1. Field of the Invention
The invention relates optically active cis-1,3-cyclohexanedicarboxylic acid monoesters of high enantiomeric purity. The invention also relates a method of preparing optically active cis-1,3-cyclohexanedicarboxylic acid monoesters of high enantiomeric purity. The monoesters may be used as chiral precursors for non-naturally occuring amino acids such as those used to prepare a variety of pharmaceuticals. The monoesters or their derivatives may also be used as chiral polyester modifiers to change the plasticity, melting point, glass transition temperature, chirality or other properties of the polyester.
2. Description of the Related Art
Enzyme-catalyzed hydrolysis reactions are known methods for the generation of asymmetry within a molecule.

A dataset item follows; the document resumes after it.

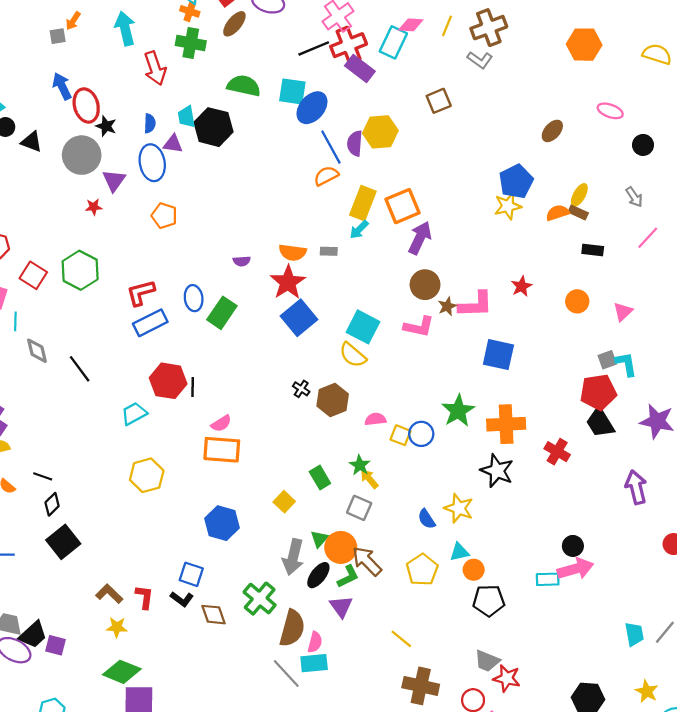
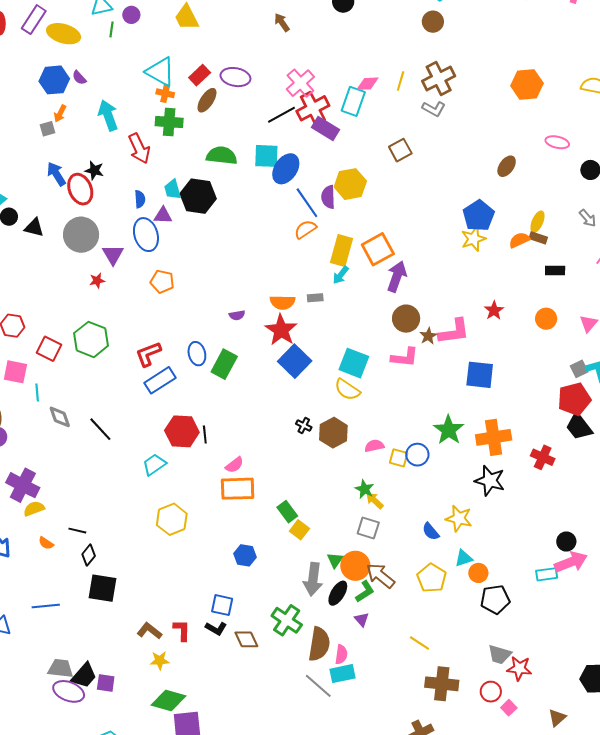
black star: (106, 126) -> (94, 170), moved
green rectangle: (320, 478) -> (287, 512), moved
blue hexagon: (222, 523) -> (245, 555), size x0.7
black square: (63, 542) -> (103, 588), turned -36
purple triangle: (341, 607) -> (362, 619), size x0.7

Oftentimes racemic mixtures of a compound are subjected to enzyme-catalyzed hydrolysis to aid in the resolution of the racemic mixture, i.e. the separation of a racemic mixture into its two optically active components. However, such reactions are often inefficient and at best afford a 50% yield of each enantiomer. In an effort to improve efficiency, enzyme-catalyzed hydrolysis of prochiral meso substrates rather than racemic mixtures has been attempted.
Enantioselective enzyme-catalyzed hydrolysis of cis-1,2-isomers of cyclohexane-dicarboxylic acid diesters has been achieved using the enzyme pig liver esterase. Jones et al., J. Org. Chem. 52, 4565 (1987); Gais et al., Leibings Ann. Chem. 687 (1986); Lam et al., J. Am. Chem. Soc. 110, 4409 (1988); Schneider et al., Angew. Chem. Int. Ed. Engl. 23, 67 (1984). The 1,2-isomers have found use in the synthesis of both pharmaceutically active materials and natural products. Turbanti et al., J. Med. Chem. 36, 699 (1993); EP 337,348; Hamilton et al., J. Org. Chem. 58, 7263 (1993); WO 92 10,099; Brion et al., J. Tetrahedron Lett. 34, 4889 (1994); Borzilleri et al., J. Am. Chem. Soc. 116, 9789 (1994).
There have also been reports of the desymmetrization of both cis-1,3-cyclopentane-dicarboxylic anhydride via enzymatic alcoholysis and cis-1,3-cyclopentanedicarboxylic acid diesters via enzyme-catalyzed hydrolysis. Chenevert et al., Tetrahedron; Asymmetry. 3, 199 (1992); Chenevert et al., Chem. Lett. 93 (1994). However, only a single sense of asymmetry, i.e. one enantiomer, was realized in each case. Furthermore, the one enantiomer could only be obtained in .ltoreq.91% ee.
In theory, such selective reactions of one of the prochiral groups of the meso substrate would lead to the "desymmetrization" of the meso substrate and theoretically may optimally afford a 100% yield of an optically pure product. This type of process has been termed the "meso trick." Enzyme-catalyzed hydrolysis of a "meso" substrate would also offer the advantage of producing a single species where the reaction of a racemate produced two--an ester of one enantiomer and an alcohol or acid of the other. Thus, an additional separation step is avoided by application of a desymmetrization reaction.
Thus, despite the processes described above, there remains a need in the art for a process for producing optically active cis-1,3-cyclohexanedicarboxylic acid monoesters that offers high enantioselectivity.